SOURCE MATERIAL:
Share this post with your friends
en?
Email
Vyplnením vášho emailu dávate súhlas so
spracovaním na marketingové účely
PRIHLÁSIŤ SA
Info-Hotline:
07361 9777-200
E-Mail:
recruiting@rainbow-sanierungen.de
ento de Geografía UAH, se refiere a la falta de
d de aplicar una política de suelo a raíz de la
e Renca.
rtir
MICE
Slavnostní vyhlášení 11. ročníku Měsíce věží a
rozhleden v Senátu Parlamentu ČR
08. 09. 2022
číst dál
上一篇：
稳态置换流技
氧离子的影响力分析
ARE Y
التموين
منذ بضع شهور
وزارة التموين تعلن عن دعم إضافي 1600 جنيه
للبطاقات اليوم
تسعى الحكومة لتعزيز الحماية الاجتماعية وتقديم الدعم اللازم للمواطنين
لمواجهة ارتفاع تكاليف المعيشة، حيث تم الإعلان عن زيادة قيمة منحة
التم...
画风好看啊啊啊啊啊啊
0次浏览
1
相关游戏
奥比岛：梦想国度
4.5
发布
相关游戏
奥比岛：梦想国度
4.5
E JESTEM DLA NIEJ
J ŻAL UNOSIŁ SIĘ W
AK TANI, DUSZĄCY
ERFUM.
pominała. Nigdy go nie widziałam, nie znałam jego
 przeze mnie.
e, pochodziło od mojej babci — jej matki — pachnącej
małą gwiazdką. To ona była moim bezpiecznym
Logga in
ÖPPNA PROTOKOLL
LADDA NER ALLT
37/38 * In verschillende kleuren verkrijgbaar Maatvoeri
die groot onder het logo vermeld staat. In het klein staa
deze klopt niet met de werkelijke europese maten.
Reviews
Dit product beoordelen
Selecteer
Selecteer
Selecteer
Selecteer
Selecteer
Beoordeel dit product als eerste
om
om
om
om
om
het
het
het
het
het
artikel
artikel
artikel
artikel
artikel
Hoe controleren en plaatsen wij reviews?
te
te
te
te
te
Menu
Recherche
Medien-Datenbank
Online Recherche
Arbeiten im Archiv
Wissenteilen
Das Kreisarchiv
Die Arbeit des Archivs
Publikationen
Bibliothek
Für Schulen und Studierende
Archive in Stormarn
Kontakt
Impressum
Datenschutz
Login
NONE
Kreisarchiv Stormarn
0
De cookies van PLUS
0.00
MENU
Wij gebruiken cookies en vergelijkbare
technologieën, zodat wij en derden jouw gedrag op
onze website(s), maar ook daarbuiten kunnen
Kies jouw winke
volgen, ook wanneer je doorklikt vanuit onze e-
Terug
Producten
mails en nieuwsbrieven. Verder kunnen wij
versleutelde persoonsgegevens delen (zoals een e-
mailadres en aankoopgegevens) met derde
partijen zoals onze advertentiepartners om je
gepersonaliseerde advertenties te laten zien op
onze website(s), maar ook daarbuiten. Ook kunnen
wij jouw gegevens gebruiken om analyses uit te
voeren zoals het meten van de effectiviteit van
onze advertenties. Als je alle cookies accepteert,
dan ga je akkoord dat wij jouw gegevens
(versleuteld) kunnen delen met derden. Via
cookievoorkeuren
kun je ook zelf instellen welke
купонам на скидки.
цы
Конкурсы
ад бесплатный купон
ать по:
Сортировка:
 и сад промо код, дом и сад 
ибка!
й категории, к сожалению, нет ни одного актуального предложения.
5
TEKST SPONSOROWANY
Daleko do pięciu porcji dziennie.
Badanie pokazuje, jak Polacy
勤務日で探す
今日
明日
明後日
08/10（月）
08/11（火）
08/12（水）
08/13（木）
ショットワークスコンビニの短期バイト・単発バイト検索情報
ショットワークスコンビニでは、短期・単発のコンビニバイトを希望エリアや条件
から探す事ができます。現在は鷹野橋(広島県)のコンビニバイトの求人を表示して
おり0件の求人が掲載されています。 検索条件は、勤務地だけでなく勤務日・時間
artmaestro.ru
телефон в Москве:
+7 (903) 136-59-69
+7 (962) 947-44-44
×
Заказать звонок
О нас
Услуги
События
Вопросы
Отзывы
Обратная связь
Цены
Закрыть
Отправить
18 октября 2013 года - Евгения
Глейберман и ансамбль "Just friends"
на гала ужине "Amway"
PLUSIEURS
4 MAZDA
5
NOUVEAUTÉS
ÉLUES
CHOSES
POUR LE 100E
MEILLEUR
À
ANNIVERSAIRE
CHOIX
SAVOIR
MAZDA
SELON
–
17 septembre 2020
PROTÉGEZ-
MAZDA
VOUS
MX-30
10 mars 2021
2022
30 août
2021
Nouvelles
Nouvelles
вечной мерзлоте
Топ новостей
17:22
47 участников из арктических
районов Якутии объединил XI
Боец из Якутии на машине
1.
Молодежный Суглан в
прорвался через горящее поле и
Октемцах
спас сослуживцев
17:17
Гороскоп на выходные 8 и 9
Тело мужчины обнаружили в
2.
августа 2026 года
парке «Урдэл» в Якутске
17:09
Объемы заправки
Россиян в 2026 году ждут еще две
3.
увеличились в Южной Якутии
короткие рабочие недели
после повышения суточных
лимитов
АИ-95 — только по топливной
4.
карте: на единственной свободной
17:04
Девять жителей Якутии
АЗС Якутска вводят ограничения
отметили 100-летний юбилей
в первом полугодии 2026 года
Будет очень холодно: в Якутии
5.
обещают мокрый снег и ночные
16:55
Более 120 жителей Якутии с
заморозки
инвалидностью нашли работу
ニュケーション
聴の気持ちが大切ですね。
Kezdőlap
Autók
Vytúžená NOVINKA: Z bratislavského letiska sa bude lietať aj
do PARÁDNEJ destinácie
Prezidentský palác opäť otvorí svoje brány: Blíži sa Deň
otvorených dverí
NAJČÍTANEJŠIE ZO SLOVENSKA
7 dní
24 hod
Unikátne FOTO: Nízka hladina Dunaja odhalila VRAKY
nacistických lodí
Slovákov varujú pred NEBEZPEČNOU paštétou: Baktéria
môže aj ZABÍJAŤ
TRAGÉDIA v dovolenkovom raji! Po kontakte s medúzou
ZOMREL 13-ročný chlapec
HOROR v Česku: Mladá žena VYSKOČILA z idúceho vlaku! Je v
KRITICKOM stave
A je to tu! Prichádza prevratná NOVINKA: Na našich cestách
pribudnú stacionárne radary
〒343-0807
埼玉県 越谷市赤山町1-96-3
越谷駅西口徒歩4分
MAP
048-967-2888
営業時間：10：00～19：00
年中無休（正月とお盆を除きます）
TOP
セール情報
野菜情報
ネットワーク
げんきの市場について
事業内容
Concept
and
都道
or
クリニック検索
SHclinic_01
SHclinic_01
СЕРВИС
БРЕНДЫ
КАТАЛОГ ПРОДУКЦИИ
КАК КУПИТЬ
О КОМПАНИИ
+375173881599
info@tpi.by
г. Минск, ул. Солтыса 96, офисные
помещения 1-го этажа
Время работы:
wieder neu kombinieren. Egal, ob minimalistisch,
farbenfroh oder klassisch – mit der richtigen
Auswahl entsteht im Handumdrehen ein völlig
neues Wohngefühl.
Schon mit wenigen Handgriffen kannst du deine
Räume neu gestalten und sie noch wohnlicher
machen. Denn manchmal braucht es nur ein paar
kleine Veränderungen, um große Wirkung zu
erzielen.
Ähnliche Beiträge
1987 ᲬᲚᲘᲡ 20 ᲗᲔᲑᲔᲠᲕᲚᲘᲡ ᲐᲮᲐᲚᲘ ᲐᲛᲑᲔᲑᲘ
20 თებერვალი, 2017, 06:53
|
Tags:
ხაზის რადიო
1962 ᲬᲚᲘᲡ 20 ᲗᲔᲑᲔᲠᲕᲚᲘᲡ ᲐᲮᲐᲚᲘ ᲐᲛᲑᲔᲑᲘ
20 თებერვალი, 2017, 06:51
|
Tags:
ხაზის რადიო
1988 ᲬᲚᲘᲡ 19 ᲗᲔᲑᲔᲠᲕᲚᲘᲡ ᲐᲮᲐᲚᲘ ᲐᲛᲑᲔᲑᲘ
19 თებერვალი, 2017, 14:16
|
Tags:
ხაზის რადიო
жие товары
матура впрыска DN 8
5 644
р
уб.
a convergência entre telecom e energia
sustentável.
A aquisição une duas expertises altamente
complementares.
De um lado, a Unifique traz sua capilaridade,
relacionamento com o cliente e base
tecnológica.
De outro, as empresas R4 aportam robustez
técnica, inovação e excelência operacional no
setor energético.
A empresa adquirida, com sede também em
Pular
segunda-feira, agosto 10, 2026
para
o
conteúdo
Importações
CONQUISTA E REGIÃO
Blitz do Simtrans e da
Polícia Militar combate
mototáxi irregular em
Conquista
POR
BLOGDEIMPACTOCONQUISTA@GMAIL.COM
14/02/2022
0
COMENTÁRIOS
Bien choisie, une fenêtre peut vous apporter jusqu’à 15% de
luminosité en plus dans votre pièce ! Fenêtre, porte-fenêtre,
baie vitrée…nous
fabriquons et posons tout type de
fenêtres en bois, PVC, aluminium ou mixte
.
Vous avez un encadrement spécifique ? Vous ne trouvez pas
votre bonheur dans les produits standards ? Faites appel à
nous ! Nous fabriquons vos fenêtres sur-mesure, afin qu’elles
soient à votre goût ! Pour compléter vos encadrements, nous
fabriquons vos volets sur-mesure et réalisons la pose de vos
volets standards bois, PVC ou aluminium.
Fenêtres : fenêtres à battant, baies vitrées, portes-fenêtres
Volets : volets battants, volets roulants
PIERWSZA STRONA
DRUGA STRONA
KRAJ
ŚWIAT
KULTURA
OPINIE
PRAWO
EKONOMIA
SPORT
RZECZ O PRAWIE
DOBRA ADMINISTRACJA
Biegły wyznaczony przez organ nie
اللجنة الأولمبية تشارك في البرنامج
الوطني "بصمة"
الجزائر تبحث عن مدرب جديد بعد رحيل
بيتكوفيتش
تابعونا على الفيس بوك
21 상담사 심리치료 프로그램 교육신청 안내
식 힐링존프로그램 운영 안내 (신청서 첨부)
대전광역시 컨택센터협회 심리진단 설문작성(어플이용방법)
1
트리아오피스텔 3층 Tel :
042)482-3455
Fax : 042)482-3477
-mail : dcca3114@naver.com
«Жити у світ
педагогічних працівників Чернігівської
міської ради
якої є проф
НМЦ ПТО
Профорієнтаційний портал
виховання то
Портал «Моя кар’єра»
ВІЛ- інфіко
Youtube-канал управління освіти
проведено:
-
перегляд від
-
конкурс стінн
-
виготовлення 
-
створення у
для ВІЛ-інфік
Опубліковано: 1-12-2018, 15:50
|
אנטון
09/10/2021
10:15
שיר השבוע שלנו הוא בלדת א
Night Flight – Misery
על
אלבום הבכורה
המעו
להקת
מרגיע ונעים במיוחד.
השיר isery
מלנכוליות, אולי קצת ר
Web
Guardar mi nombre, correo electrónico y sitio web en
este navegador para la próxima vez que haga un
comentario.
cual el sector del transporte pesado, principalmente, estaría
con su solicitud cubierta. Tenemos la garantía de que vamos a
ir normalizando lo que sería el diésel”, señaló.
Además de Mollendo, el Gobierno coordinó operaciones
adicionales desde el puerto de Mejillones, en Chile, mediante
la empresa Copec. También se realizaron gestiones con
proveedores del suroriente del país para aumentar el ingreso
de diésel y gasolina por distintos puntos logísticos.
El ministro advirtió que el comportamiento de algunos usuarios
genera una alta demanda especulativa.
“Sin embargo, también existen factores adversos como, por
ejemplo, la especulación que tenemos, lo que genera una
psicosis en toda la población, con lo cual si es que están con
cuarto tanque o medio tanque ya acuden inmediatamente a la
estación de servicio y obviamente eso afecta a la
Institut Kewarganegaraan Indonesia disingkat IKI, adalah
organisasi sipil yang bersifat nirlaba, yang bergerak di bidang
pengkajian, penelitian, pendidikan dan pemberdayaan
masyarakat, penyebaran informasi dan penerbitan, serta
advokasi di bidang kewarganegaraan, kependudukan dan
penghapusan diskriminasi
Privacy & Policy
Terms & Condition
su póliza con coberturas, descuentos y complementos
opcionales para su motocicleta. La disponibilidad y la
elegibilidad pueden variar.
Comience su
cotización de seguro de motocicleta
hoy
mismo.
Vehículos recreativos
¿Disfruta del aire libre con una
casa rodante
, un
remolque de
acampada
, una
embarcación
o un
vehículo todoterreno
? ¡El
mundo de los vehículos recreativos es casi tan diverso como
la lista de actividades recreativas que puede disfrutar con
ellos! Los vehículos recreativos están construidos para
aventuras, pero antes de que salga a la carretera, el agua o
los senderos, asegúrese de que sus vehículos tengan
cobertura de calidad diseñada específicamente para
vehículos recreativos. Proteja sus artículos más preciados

WHAT YOU ARE ASKED TO DO: Go through the material and report each line that holds the string "fenêtres".

TASK RESULT:
fenêtres en bois, PVC, aluminium ou mixte
nous ! Nous fabriquons vos fenêtres sur-mesure, afin qu’elles
Fenêtres : fenêtres à battant, baies vitrées, portes-fenêtres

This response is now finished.